Though home prices have dropped in the past year, the rate is slowing and the end may soon be nigh for bargain basement deals, so smart market watchers should act fast to nab the house of their dreams. Jeff Yarbrough, a top-producing real estate agent in the Los Angeles area (and a former editor in chief of The Advocate), compared two similarly priced properties in two wildly popular lesbian hoods in Portland, Ore., and Northampton, Mass., and chose the best deal for LGBT house hunters:
3112 N.E. 25th Ave.
In the Northeast district of Portland
Listed at $449,000
This 1925 Craftsman-style bungalow typifies Portland's Roaring Twenties era of urban sprawl. On a tree-lined street in one of the city's hottest (and most heavily lesbian-populated) areas, this renovated house comes with three bedrooms, two bathrooms, and a usable basement.
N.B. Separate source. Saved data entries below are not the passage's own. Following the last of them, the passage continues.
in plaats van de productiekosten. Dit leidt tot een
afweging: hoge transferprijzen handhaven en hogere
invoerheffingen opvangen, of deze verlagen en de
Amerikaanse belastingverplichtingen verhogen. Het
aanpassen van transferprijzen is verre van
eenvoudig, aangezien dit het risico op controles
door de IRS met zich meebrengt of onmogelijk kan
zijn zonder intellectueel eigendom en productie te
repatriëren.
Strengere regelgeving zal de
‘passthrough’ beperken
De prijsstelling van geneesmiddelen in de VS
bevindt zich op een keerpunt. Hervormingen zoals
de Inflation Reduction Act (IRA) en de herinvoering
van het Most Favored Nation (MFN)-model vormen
The 2,050 square-foot Crafty sits on a 4,791-square-foot lot with a deck, grassy lawn, and two-car garage. Trendy shops are nearby, as are Portland's numerous cultural offerings. (For more information contact Ronda Joseph at Hasson Company Realtors,  228-9801.)
10 Hampton Terrace
In the South Street neighborhood of Northampton
Sold for $510,000
This turn-of-the-century Victorian mini-manse comes with four bedrooms, two-and-a-half bathrooms, and lots of original details like built-in shelves, screened-in porch, and a three-car carriage house. The two-story residence sits on an acre-plus of lushly landscaped land, adjacent to a number of walking trails. Smith College is just a short jaunt away. And this is one of the few homes in the hood with a golf course view. (For similar properties contact Pauline Fogel at Pauline Fogel Real Estate,  585-0050.)
BEST BET: NORTHAMPTON Aside from Hampton Terrace's obvious shout-out to lesbians (nature trails, Smith, golf), the gays will appreciate the home's revved-up Grey Gardens-style appeal. Nothing goes with gay like a good-boned Vic. Additionally, the 1.35-acre parcel provides room for on-site peak fall color viewing or grand holiday Nativity installations and the possibility of adding square footage without dealing with setback limitations.